# How to calibrate your neural network classifer:
## Getting accurate probabilities from your neural network model

[![Open In Colab](https://colab.research.google.com/assets/colab-badge.svg)](https://colab.research.google.com/github/nplan-io/kdd2020-calibration/blob/master/tutorial/KDD%202020%20-%20nPlan%20calibration%20session.ipynb)

## 1. Introduction

In this tutorial we'll use the CIFAR-10 image dataset, and a classifier trained on it, to explore what model confidence calibration is, how we can measure it, and what methods we can put in place to rectify poorly calibrated models.

In [None]:
# import relevant modules
from urllib.request import urlopen
import numpy as np
from tensorflow.keras.models import load_model
from tensorflow.keras.datasets import cifar10
import tensorflow.keras.utils
import matplotlib.pyplot as plt
from sklearn.calibration import calibration_curve
from sklearn.metrics import accuracy_score, log_loss
%matplotlib inline

In [None]:
# Load the CIFAR10 data.
(x_train, y_train), (x_test, y_test) = cifar10.load_data()

#### CIFAR-10
CIFAR-10 is a dataset containing a collection of images falling into 10 classes: airplanes, cars, birds, cats, deer, dogs, frogs, horses, ships, and trucks. It contains 60 000 low resolution (32x32) images and is often used to train ML and computer vision models. The low resolution allows for quick testing of different models.

In [None]:
plt.imshow(x_train[112,])
plt.show()

First we need to do some preprocessing of the data. This will allow our model to achieve higher accuracy.

In [None]:
# Normalize data.
x_train = x_train.astype('float32') / 255
x_test = x_test.astype('float32') / 255

# If subtract pixel mean from each image
x_train_mean = np.mean(x_train, axis=0)
x_train -= x_train_mean
x_test -= x_train_mean

y_train = tensorflow.keras.utils.to_categorical(y_train, 10)
y_test = tensorflow.keras.utils.to_categorical(y_test, 10)

#### The model
Next step would be training the model but as we have limited time and resources, we will be using pre-trained [Keras ResNet model](https://keras.io/examples/cifar10_resnet/).

In [None]:
# model = Model(<some layers>)
# ...
# model.fit(x_train, y_train)
# ...
# model.evaluate(x_test,y_test)
#

In [None]:
# download, load and predict using the pretrained model
h5file = tensorflow.keras.utils.get_file('/tmp/KDD_model_1.h5',
         'https://raw.githubusercontent.com/nplan-io/kdd2020-calibration/master/tutorial/cifar10_resnet.h5')
model = load_model(h5file)
y_pred = model.predict(x_test)

In [None]:
acc_score = accuracy_score(np.argmax(y_test,1),np.argmax(y_pred,1))
loss_score = log_loss(y_test, y_pred)
print('Test accuracy is {0:.2f}, test loss is {1:.2f}'.format(acc_score, loss_score))
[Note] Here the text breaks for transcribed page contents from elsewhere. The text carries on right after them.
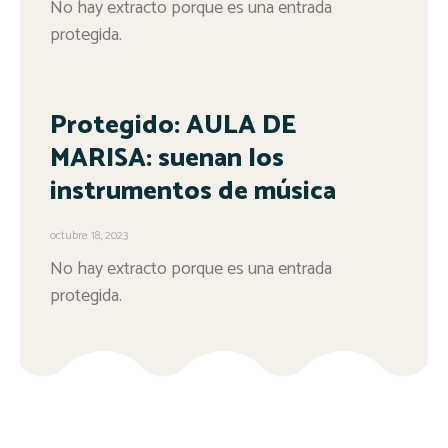
No hay extracto porque es una entrada
protegida.
Protegido: AULA DE
MARISA: suenan los
instrumentos de música
octubre 18, 2023
No hay extracto porque es una entrada
protegida.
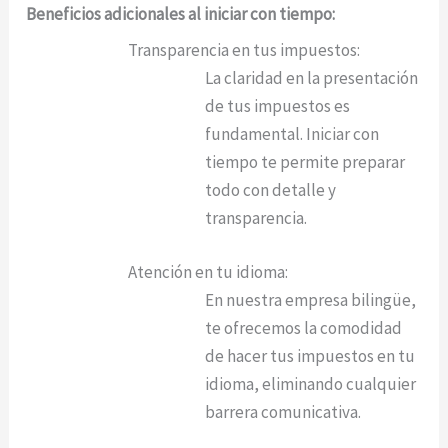
Beneficios adicionales al iniciar con tiempo:
Transparencia en tus impuestos:
La claridad en la presentación
de tus impuestos es
fundamental. Iniciar con
tiempo te permite preparar
todo con detalle y
transparencia.
Atención en tu idioma:
En nuestra empresa bilingüe,
te ofrecemos la comodidad
de hacer tus impuestos en tu
idioma, eliminando cualquier
barrera comunicativa.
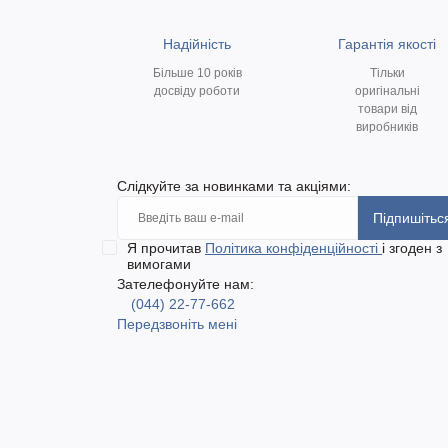
Надійність
Гарантія якості
Більше 10 років
Тільки
досвіду роботи
оригінальні
товари від
виробників
Слідкуйте за новинками та акціями:
Підпишітьс
Я прочитав
Політика конфіденційності
і згоден з
вимогами
Зателефонуйте нам:
(044) 22-77-662
Передзвоніть мені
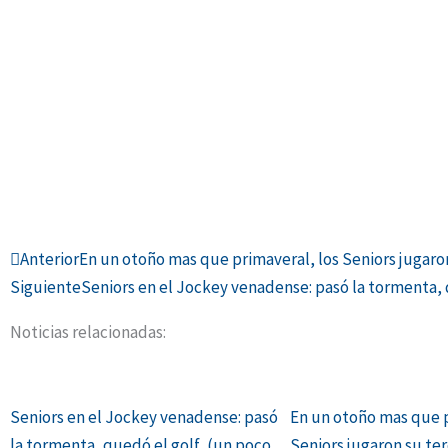
Ant
Anterior
En un otoño mas que primaveral, los Seniors jugaro
Siguiente
Seniors en el Jockey venadense: pasó la tormenta, 
Noticias relacionadas:
Seniors en el Jockey venadense: pasó
En un otoño mas que p
la tormenta, quedó el golf, (un poco
Seniors jugaron su ter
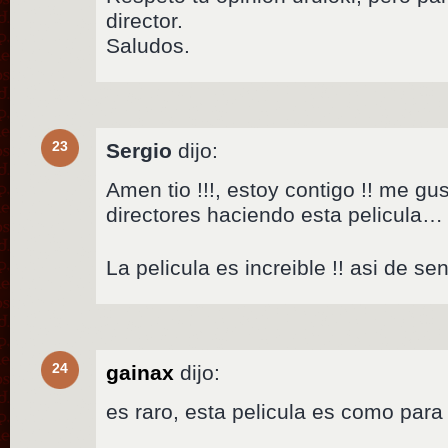
director.
Saludos.
23
Sergio
dijo:
Amen tio !!!, estoy contigo !! me gus
directores haciendo esta pelicula…
La pelicula es increible !! asi de sen
24
gainax
dijo:
es raro, esta pelicula es como para t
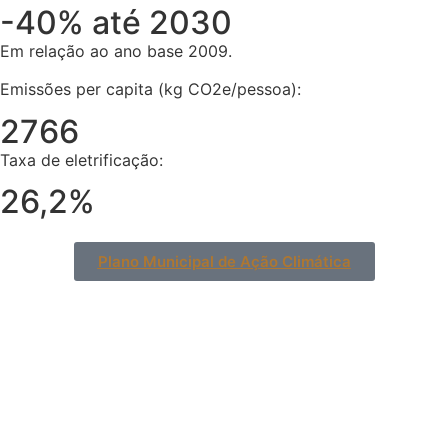
-40% até 2030
Em relação ao ano base 2009.
Emissões per capita (kg CO2e/pessoa):
2766
Taxa de eletrificação:
26,2%
Plano Municipal de Ação Climática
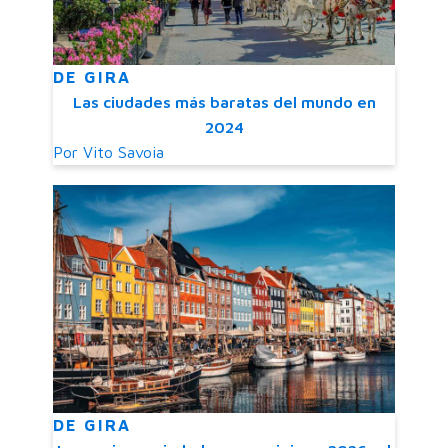
DE GIRA
Las ciudades más baratas del mundo en
2024
Por
Vito Savoia
DE GIRA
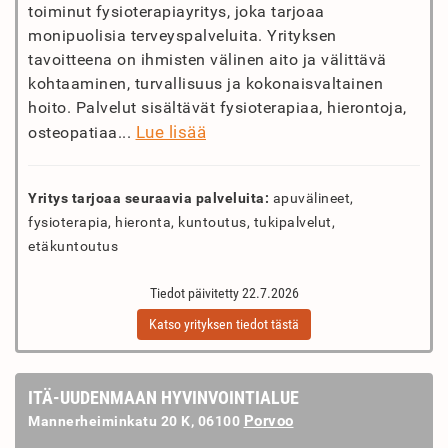
toiminut fysioterapiayritys, joka tarjoaa
monipuolisia terveyspalveluita. Yrityksen
tavoitteena on ihmisten välinen aito ja välittävä
kohtaaminen, turvallisuus ja kokonaisvaltainen
hoito. Palvelut sisältävät fysioterapiaa, hierontoja,
Lue lisää
osteopatiaa...
Yritys tarjoaa seuraavia palveluita:
apuvälineet,
fysioterapia, hieronta, kuntoutus, tukipalvelut,
etäkuntoutus
Tiedot päivitetty 22.7.2026
Katso yrityksen tiedot tästä
ITÄ-UUDENMAAN HYVINVOINTIALUE
Porvoo
Mannerheiminkatu 20 K, 06100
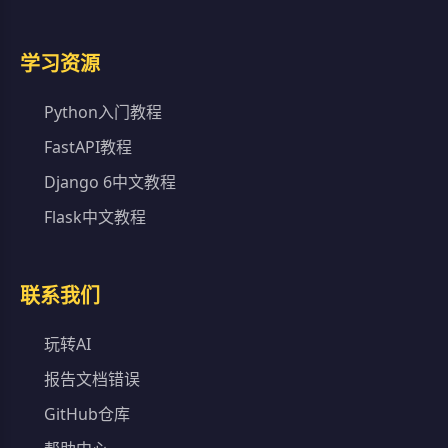
学习资源
Python入门教程
FastAPI教程
Django 6中文教程
Flask中文教程
联系我们
玩转AI
报告文档错误
GitHub仓库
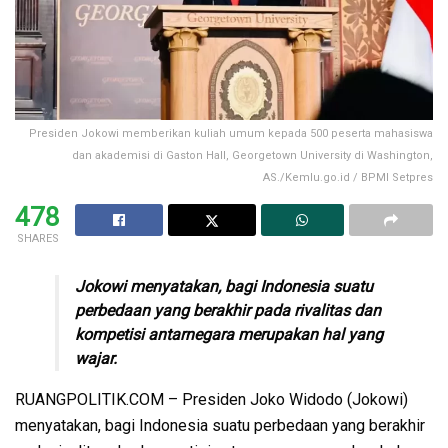
Presiden Jokowi memberikan kuliah umum kepada 500 peserta mahasiswa
dan akademisi di Gaston Hall, Georgetown University di Washington,
AS./Kemlu.go.id / BPMI Setpres
478
SHARES
Jokowi menyatakan, bagi Indonesia suatu
perbedaan yang berakhir pada rivalitas dan
kompetisi antarnegara merupakan hal yang
wajar.
RUANGPOLITIK.COM – Presiden Joko Widodo (Jokowi)
menyatakan, bagi Indonesia suatu perbedaan yang berakhir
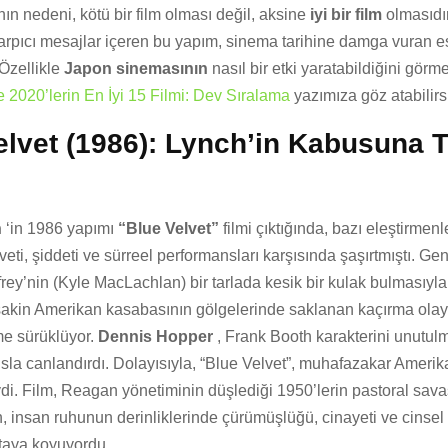
nın nedeni, kötü bir film olması değil, aksine
iyi bir film
olmasıdır
arpıcı mesajlar içeren bu yapım, sinema tarihine damga vuran es
 Özellikle
Japon sinemasının
nasıl bir etki yaratabildiğini görme
 2020’lerin En İyi 15 Filmi: Dev Sıralama
yazımıza göz atabilirs
elvet (1986): Lynch’in Kabusuna 
h
‘in 1986 yapımı
“Blue Velvet”
filmi çıktığında, bazı eleştirmenl
sveti, şiddeti ve sürreel performansları karşısında şaşırtmıştı. Ge
frey’nin (Kyle MacLachlan) bir tarlada kesik bir kulak bulmasıyl
sakin Amerikan kasabasının gölgelerinde saklanan kaçırma olay
me sürüklüyor.
Dennis Hopper
, Frank Booth karakterini unutul
sla canlandırdı. Dolayısıyla, “Blue Velvet”, muhafazakar Ameri
iydi. Film, Reagan yönetiminin düşlediği 1950’lerin pastoral sav
n, insan ruhunun derinliklerinde çürümüşlüğü, cinayeti ve cinsel a
rtaya koyuyordu.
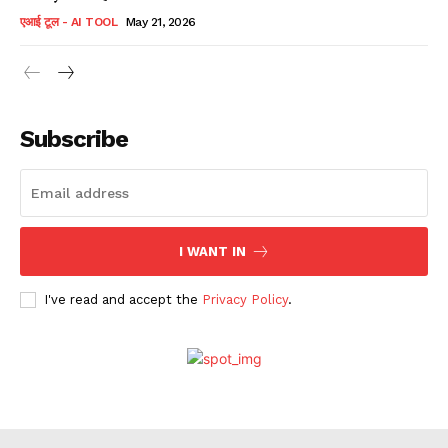
एआई टूल - AI TOOL
May 21, 2026
Subscribe
I WANT IN
I've read and accept the
Privacy Policy
.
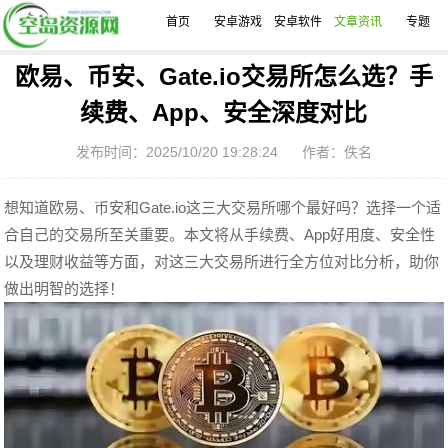
首页
安卓游戏
安卓软件
文章资讯
专题
欧易、币安、Gate.io交易所怎么选？手
续费、App、安全深度对比
发布时间：2025/10/20 19:28:24
作者：佚名
想知道欧易、币安和Gate.io这三大交易所哪个最好吗？选择一个适
合自己的交易所至关重要。本文将从手续费、App好用度、安全性
以及理财收益等方面，对这三大交易所进行全方位对比分析，助你
做出明智的选择！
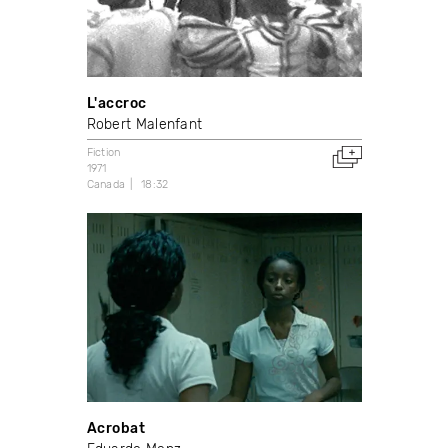
L'accroc
Robert Malenfant
Fiction
1971
Canada
18:32
Acrobat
## 2. Understanding and measuring calibration - binary problems

Suppose we consider our model as a binary classifier for illustration: either an image is in class 0 (airplanes), or it isn't. We can simplify our labels and predictions as follows:

In [None]:
# Labels:
y_test_0 = [1 if y_val==0 else 0 for y_val in np.argmax(y_test, axis=1)]

# Predictions:
y_pred_0 = np.apply_along_axis(lambda row: row[0]==max(row), 1, y_pred)

acc_score_0 = accuracy_score(y_test_0,y_pred_0)
loss_score_0 = log_loss(y_test_0, y_pred_0)
print('Test accuracy is {0:.2f}, test loss is {1:.2f}'.format(acc_score_0, loss_score_0))

### 2.1 Reliability diagrams
Can you use `calibration_curve()` from scikit-learn to show how calibrated the model is on our data? How would you interpret the results?

In [None]:
### YOUR CODE HERE

prob_true, prob_pred = ([0],[0])
n_bins_0 = len(prob_true)

### 2.2 Expected calibration error
Given the explanation of ECE, can you calculate the error for our dataset?

In [None]:
# complete this function to calculate ece
def ece_calculation_binary(prob_true, prob_pred, bin_sizes):
    ### YOUR CODE HERE
    pass

# print the calculated ece2
pred_hist_0 = np.histogram(a=y_pred_0, range=(0, 1), bins=n_bins_0)[0]     
print(ece_calculation_binary(prob_true, prob_pred, pred_hist_0))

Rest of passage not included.